Franklin reached into a pocket on the front of his ballistic vest, searching for an answer. Only 90 minutes beforehand, his sergeant had issued him a package of nasal spray as part of a new program to stop overdoses. The spray is called Narcan and, in a war on overdoses, it is supposed to be a silver bullet.

Franklin ripped open the package and squirted the nasal spray into the woman’s left nostril. She didn’t stir.

Minutes ticked by, and Franklin’s hope faded with each passing second. He wondered if maybe this woman was too far gone. Or maybe this miracle drug didn’t work as well as advertised. Either way, by the time the ambulance arrived, Franklin felt defeated. He watched as medics loaded the woman’s limp, lifeless body onto a stretcher.

And then she came back. The woman sat up abruptly, wide-eyed, then tried to jump off the stretcher as medics hoisted it into the ambulance. Yanked back from the brink of death, she was confused, agitated and even a little combative — but she was alive.

“It felt good, that what I did actually saved her life. Years before this, she would have just laid there,” Franklin told The Tennessean. “Before Narcan, she likely would have died. There have been many times before, like I said, where we felt helpless.”
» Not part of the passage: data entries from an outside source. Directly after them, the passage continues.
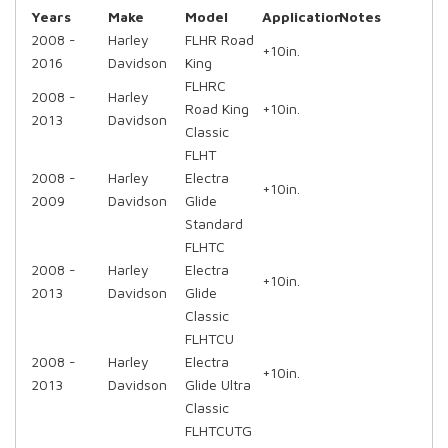
Years
Make
Model
Application
Notes
2008 -
Harley
FLHR Road
+10in.
2016
Davidson
King
FLHRC
2008 -
Harley
Road King
+10in.
2013
Davidson
Classic
FLHT
2008 -
Harley
Electra
+10in.
2009
Davidson
Glide
Standard
FLHTC
2008 -
Harley
Electra
+10in.
2013
Davidson
Glide
Classic
FLHTCU
2008 -
Harley
Electra
+10in.
2013
Davidson
Glide Ultra
Classic
FLHTCUTG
This overdose rescue — occurring on Sept. 1, 2017 — was the first for the MNPD. The agency issued anti-overdose nasal spray to hundreds of patrol officers last summer, and Metro cops have since used the nasal spray to reverse 14 potentially fatal overdoses, according to police records reviewed by The Tennessean. The department has recorded only one incident in which an overdose victim was treated with Narcan but still died.

Rescues like these place the MNPD among a growing list of U.S. law enforcement agencies that have assumed a new role on the front lines of the opioid epidemic, assisting with overdose treatments that have historically fallen to firefighters and medics.

This largely remains true in Nashville, where the fire department administers Narcan about 50 times more often than cops, but Metro police officers are now trained and equipped to become impromptu medics in the rare cases where they are the first on the scene of an opioid overdose.